Ховард Мейсон. Брат жертвы. Алиби в дни убийства отсутствует. Мотив?

– Где Луиза? – спросила я, когда вошел Раммель, через несколько секунд после того, как я оттолкнула от себя папку.

Он замер на месте, глядя на меня и на оставленные им папки.

– Госпожа Хок решила, что на сегодня с нее достаточно. На самом деле мы решили закончить работу.

Я потянулась к сумке отца и начала вставать, но детектив поднял руку и попросил меня секунду подождать. Я села, не спуская с него глаз. Судя по мрачному выражению лица и опущенным плечам, они с Луизой спорили из-за меня.

– Вот как теперь все будет, Сильви, – сказал он, сложив руки на груди. – Сегодня пятница. Немногим больше трех. Сейчас уже трудно что-то сделать. Но в понедельник, в девять утра, шестеренки начнут вращаться. Поэтому у тебя есть несколько дней. Иными словами…

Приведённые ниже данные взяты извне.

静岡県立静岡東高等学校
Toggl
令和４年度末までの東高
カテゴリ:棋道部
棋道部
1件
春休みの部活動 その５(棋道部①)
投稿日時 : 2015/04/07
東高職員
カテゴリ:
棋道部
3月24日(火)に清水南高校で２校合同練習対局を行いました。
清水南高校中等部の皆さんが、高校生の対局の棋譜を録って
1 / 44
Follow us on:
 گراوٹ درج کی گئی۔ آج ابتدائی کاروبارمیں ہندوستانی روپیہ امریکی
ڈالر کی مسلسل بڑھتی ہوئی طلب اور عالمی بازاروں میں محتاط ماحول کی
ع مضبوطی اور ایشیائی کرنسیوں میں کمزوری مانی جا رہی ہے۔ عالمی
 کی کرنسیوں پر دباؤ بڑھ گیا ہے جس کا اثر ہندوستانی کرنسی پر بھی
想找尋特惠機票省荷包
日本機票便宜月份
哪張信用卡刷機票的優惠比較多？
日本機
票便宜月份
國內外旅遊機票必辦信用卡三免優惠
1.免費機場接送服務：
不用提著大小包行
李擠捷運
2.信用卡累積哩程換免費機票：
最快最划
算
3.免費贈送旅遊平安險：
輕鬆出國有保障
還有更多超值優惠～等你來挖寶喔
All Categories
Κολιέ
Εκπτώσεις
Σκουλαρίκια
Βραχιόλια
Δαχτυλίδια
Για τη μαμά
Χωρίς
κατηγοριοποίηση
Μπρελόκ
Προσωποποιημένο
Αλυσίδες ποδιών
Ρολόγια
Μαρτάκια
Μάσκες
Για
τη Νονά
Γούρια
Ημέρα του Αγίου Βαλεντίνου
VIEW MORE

– Шестьдесят шесть часов, – сказала я, глядя на его волосатое запястье.

Раммель опустил взгляд и посмотрел на часы.

– Так вот как это работает? – Он бросил на меня взгляд, смысл которого от меня ускользнул. – Ты быстро соображаешь, Сильви. И ты права: у тебя шестьдесят шесть часов, чтобы обдумать, что ты видела или не видела в церкви прошлой зимой. А утром ты придешь сюда и скажешь нам, отказываешься ты от своих прежних показаний или нет. Ты поняла?

– Поняла.

Раммель собрал со стола папки, а я сидела и смотрела на него.

– Что произойдет, если я откажусь?

– Игра изменится – вот что произойдет, Сильви. И очень существенно. Вероятно, Линча отпустят. И мы вернемся на стартовую клетку.

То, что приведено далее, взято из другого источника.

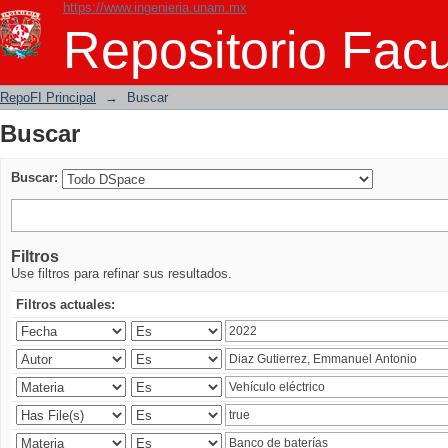
https://www.ingenieria.unam.mx
Buscar
Repositorio Facu
RepoFI Principal
→
Buscar
Buscar
Buscar:
Filtros
Use filtros para refinar sus resultados.
Filtros actuales:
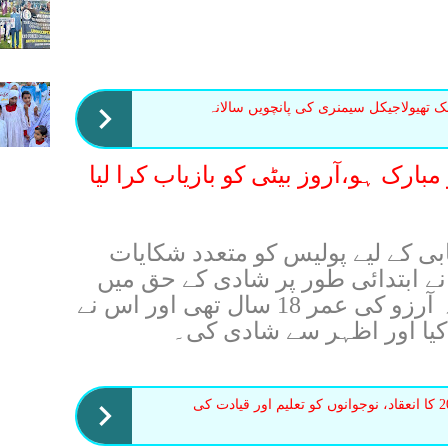
ک تھیولاجیکل سیمنری کی پانچویں سالانہ
ارک ہو،آروز بیٹی کو بازیاب کرا لیا
بی کے لیے پولیس کو متعدد شکایات
 ابتدائی طور پر شادی کے حق میں
فیصلہ دیا، اس غلط بنیاد پر کہ آرزو کی عمر 18 سال تھی اور اس نے
یا اور اظہر سے شادی کی۔
لاہور میں یوتھ کانفرنس 2026 کا انعقاد، نوجوانوں کو تعلیم اور قیادت کی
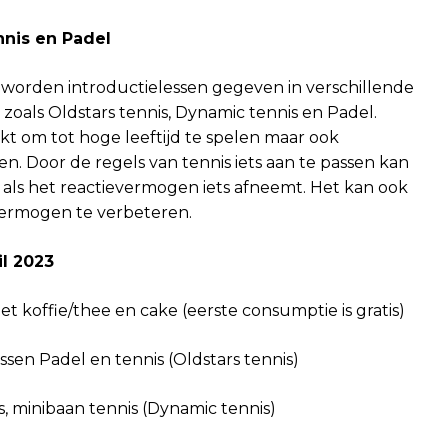
nnis en Padel
d worden introductielessen gegeven in verschillende
oals Oldstars tennis, Dynamic tennis en Padel.
kt om tot hoge leeftijd te spelen maar ook
n. Door de regels van tennis iets aan te passen kan
als het reactievermogen iets afneemt. Het kan ook
evermogen te verbeteren.
l 2023
et koffie/thee en cake (eerste consumptie is gratis)
essen Padel en tennis (Oldstars tennis)
s, minibaan tennis (Dynamic tennis)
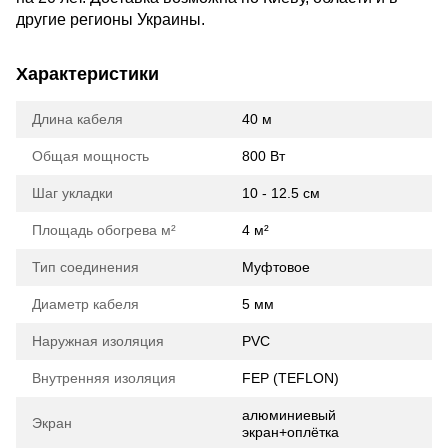
другие регионы Украины.
Характеристики
Длина кабеля
40 м
Общая мощность
800 Вт
Шаг укладки
10 - 12.5 см
Площадь обогрева м²
4 м²
Тип соединения
Муфтовое
Диаметр кабеля
5 мм
Наружная изоляция
PVC
Внутренняя изоляция
FEP (TEFLON)
алюминиевый
Экран
экран+оплётка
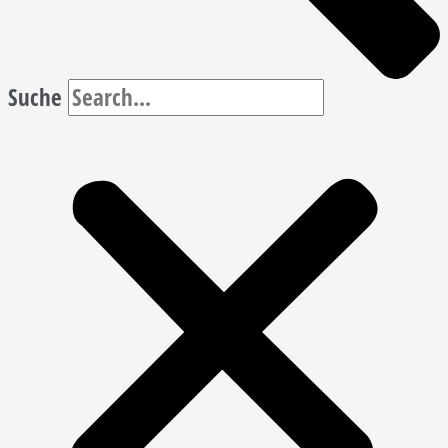
Suche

– Вы начнете искать других подозреваемых?

– Это моя работа.

– Кто? – спросила я, думая о фразе, написанной в одной из папок.

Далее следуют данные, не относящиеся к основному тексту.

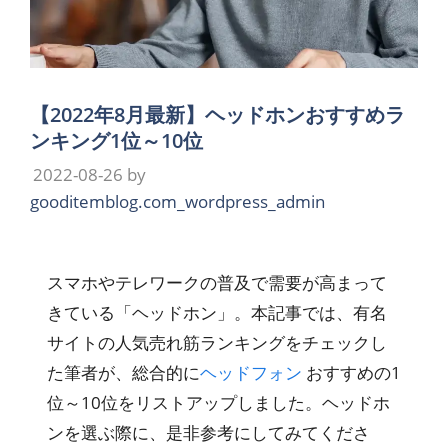
【2022年8月最新】ヘッドホンおすすめラ
ンキング1位～10位
2022-08-26
by
gooditemblog.com_wordpress_admin
スマホやテレワークの普及で需要が高まって
きている「ヘッドホン」。本記事では、有名
サイトの人気売れ筋ランキングをチェックし
た筆者が、総合的に
ヘッドフォン
おすすめの1
位～10位をリストアップしました。ヘッドホ
ンを選ぶ際に、是非参考にしてみてくださ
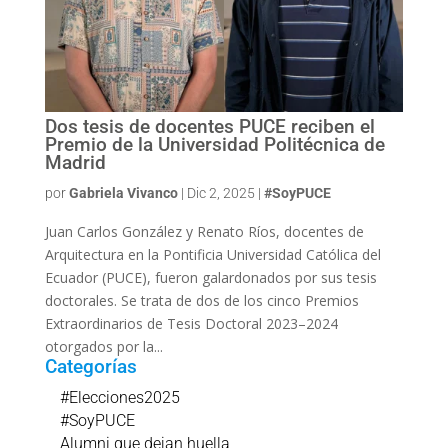
Dos tesis de docentes PUCE reciben el
Premio de la Universidad Politécnica de
Madrid
por
Gabriela Vivanco
|
Dic 2, 2025
|
#SoyPUCE
Juan Carlos González y Renato Ríos, docentes de
Arquitectura en la Pontificia Universidad Católica del
Ecuador (PUCE), fueron galardonados por sus tesis
doctorales. Se trata de dos de los cinco Premios
Extraordinarios de Tesis Doctoral 2023–2024
otorgados por la...
Categorías
#Elecciones2025
#SoyPUCE
Alumni que dejan huella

– Ну, если до этого дойдет, я рассчитываю на твою помощь и помощь твоей сестры. Нам следовало бы поговорить о других возможных подозреваемых до того, как мы полностью сосредоточились на Линче. Я совершил ошибку. Но если в понедельник ты изменишь показания, я бы хотел выслушать ваше мнение о том, кто еще мог желать вашим родителям зла. Те люди, о которых мы раньше не думали. Кроме того, нам снова придется поговорить, почему ваши родители в ту ночь оставили Роуз дома. Я знаю, вы обе сказали, что это обычное дело, но другие так не думают.

Мистер Глупышка – так звали любимого кролика Роуз, который когда-то жил в клетке возле колодца. Она попросила, чтобы его подарили ей несколько лет назад на Рождество, и дала ему такое имя из-за того, что у него между ушей были костяные наросты. Как ни странно, в этот момент я подумала именно о нем, нервно поводящем носом, и о том, как я прижималась щекой к его мягкому белому меху и слушала отчаянный стук тик-тик-тик его сердца. Именно так застучало мое сердце, когда Раммель заговорил о том, что мои родители в тот вечер оставили Роуз дома – эту деталь ранее подробно обсуждали, но потом приняли как факт. Теперь Раммель к ней вернулся, и мне придется повторить ту же самую историю, сохраняя максимальную осторожность, чтобы не выдать правду.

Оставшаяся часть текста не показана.